Keep every line in which "enough" occurs and drop the rest of the data.

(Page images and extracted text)
■ ■ ■ ■ ■ ■ ■

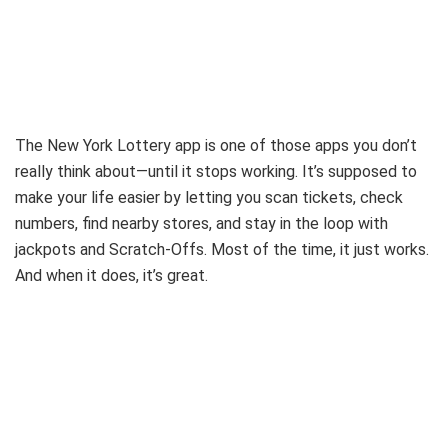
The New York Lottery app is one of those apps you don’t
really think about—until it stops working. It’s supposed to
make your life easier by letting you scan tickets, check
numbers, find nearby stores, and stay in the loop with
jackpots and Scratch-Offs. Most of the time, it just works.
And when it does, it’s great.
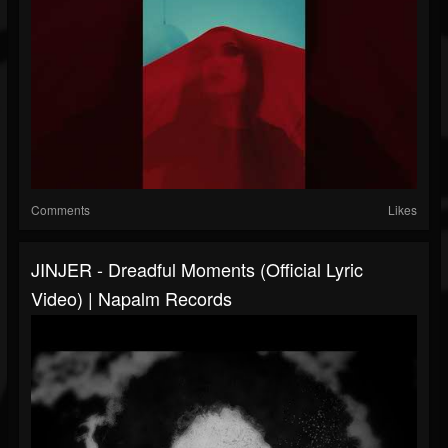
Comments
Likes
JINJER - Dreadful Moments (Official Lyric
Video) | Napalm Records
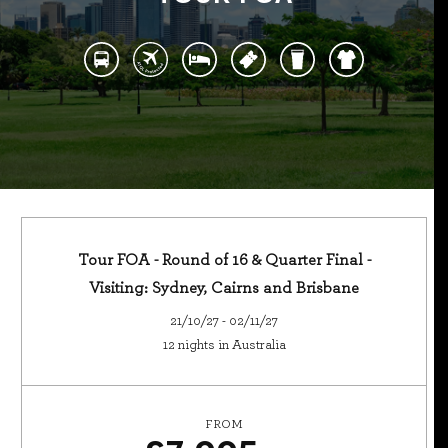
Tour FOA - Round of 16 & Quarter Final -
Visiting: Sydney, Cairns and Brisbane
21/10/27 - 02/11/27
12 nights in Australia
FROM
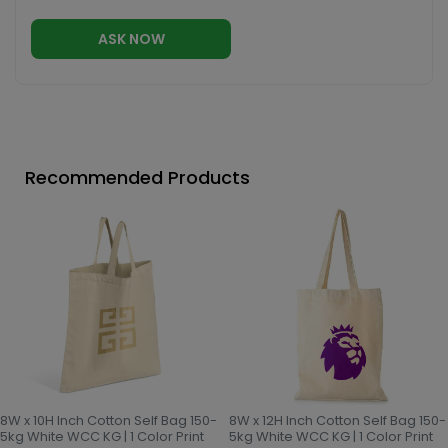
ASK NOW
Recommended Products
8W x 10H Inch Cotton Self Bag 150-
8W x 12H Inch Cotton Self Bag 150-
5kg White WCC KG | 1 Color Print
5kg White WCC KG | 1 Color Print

■ ■ ■ ■ ■ ■ ■

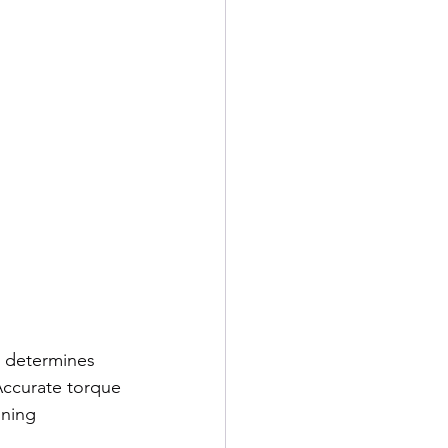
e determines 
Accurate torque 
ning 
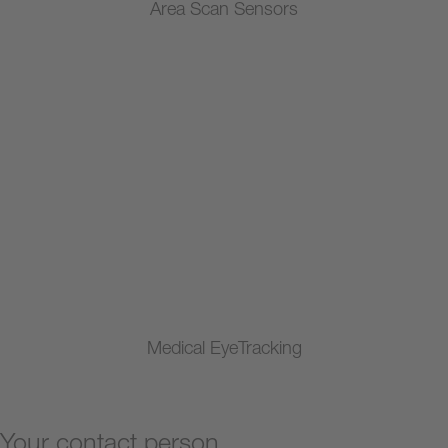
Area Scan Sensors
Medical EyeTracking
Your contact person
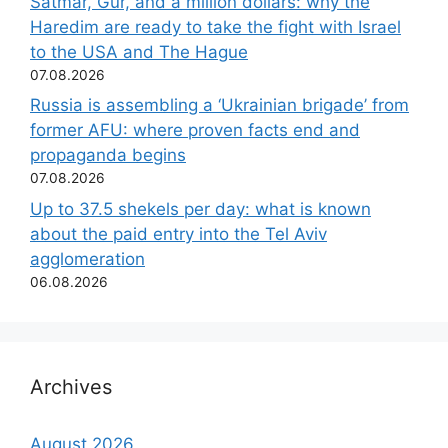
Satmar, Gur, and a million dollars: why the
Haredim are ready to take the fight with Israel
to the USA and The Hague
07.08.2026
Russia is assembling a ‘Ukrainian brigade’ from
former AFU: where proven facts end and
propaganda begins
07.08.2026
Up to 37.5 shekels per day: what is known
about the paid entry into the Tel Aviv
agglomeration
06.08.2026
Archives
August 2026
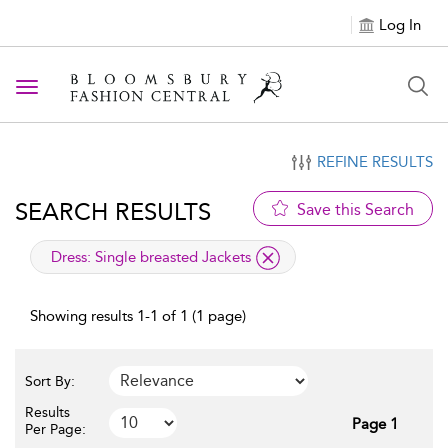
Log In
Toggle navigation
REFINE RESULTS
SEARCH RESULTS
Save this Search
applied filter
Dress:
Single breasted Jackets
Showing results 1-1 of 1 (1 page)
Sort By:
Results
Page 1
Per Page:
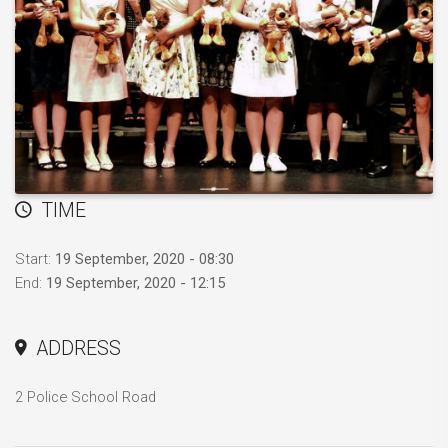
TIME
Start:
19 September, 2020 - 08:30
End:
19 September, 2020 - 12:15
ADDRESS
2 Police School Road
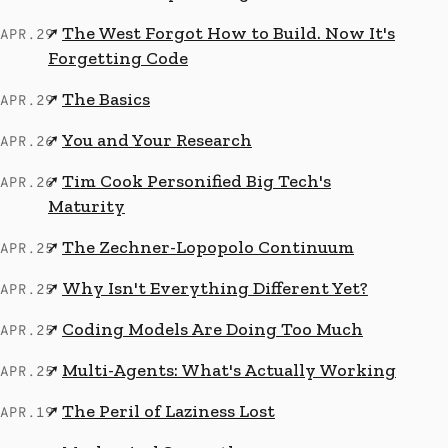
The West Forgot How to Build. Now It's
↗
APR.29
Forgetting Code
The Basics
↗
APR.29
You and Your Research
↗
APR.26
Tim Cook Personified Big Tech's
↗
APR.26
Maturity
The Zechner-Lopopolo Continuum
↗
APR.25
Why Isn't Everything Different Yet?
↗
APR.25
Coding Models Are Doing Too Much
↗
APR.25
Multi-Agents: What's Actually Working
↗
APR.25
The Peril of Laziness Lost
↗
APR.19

■ ■ ■ ■ ■ ■ ■

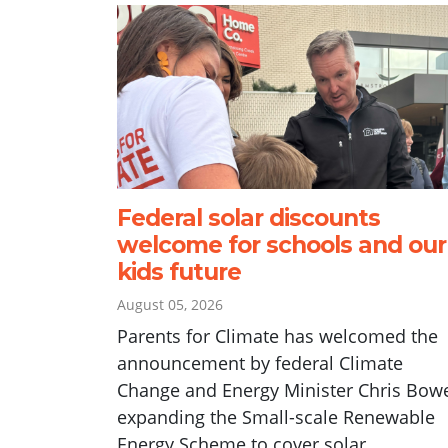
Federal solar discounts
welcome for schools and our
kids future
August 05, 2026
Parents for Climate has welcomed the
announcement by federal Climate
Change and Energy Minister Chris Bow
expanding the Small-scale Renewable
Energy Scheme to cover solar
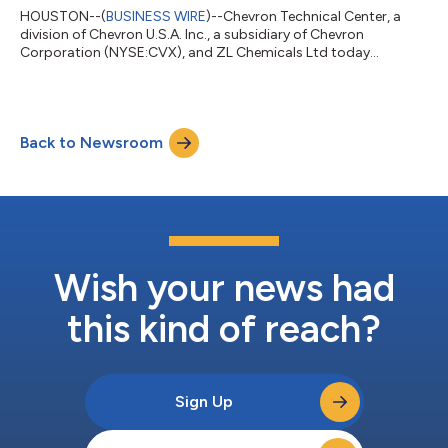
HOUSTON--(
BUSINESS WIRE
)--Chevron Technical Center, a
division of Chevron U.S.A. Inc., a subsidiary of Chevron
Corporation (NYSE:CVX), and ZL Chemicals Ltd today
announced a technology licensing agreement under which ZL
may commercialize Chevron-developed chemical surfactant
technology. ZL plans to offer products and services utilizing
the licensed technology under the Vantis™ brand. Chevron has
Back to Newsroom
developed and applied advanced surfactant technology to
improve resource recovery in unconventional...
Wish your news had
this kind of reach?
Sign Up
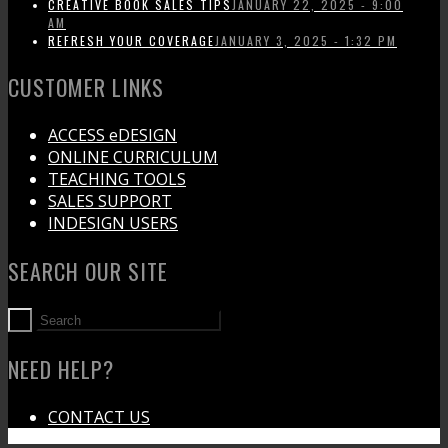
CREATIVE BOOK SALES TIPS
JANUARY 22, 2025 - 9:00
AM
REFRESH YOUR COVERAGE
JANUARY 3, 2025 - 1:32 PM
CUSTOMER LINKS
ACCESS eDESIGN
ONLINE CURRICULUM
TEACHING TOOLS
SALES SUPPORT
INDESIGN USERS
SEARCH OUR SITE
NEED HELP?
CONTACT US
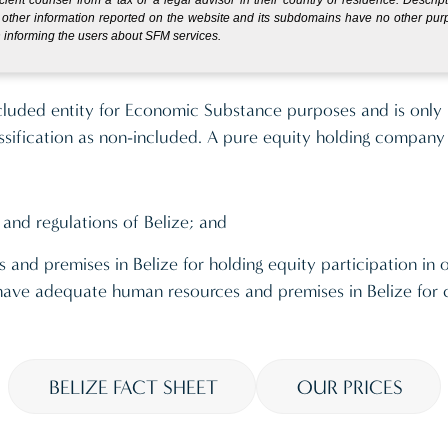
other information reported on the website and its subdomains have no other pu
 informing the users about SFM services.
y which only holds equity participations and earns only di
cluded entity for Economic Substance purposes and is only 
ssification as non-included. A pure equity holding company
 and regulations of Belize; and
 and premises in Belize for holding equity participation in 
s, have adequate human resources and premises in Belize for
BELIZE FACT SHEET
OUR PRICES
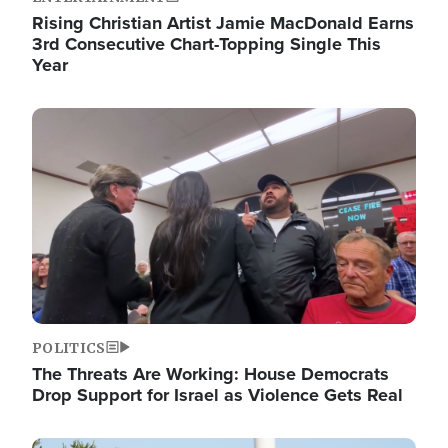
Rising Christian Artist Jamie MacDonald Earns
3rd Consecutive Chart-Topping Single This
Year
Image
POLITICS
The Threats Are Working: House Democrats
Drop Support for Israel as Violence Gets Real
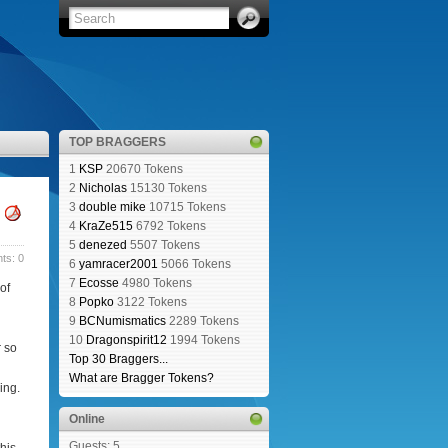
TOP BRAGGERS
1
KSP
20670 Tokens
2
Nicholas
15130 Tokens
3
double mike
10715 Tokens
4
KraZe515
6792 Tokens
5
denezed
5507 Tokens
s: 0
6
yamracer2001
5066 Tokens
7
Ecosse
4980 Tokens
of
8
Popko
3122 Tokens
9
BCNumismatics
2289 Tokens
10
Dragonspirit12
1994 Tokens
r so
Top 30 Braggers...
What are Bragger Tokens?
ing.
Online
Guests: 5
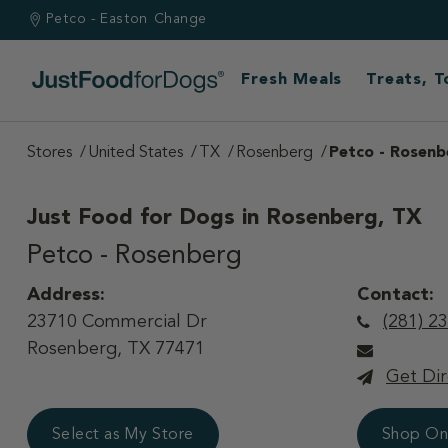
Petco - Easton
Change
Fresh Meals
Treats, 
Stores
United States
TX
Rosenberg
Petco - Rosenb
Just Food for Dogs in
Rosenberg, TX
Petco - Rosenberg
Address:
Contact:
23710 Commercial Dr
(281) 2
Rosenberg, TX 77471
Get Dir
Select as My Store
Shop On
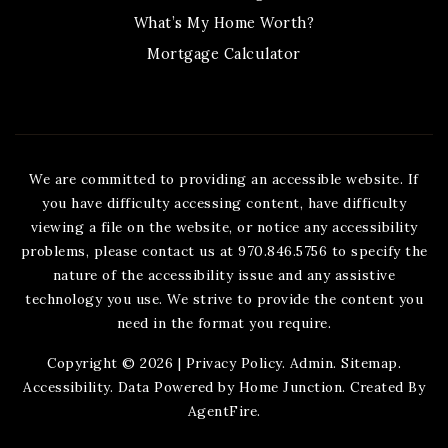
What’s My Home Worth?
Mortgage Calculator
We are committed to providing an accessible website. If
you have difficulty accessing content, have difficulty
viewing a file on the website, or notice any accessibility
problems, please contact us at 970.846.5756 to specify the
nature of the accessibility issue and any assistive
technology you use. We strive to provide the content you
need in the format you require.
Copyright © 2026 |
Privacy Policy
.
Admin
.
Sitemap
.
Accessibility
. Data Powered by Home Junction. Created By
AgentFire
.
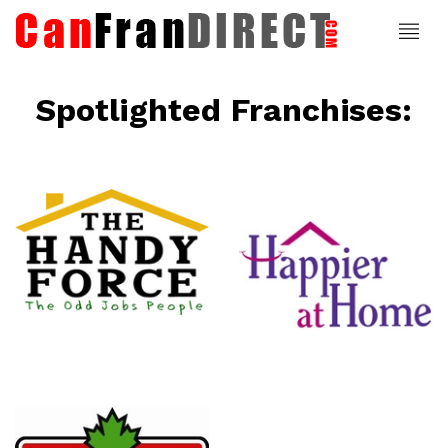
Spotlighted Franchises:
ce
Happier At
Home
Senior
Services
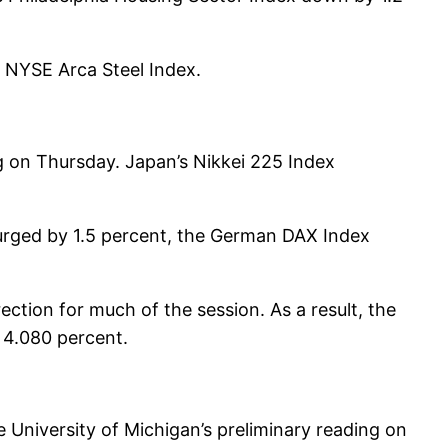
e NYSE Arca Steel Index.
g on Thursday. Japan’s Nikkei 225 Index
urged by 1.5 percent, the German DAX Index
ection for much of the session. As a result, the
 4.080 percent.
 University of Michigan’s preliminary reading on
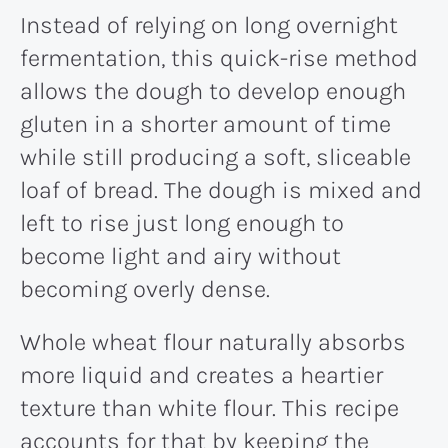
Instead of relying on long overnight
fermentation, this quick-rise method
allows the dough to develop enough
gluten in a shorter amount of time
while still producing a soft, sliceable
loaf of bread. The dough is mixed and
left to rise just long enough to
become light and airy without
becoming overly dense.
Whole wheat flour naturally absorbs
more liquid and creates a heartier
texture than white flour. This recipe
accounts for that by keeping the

■ ■ ■ ■ ■ ■ ■

## Response area
allows the dough to develop enough
left to rise just long enough to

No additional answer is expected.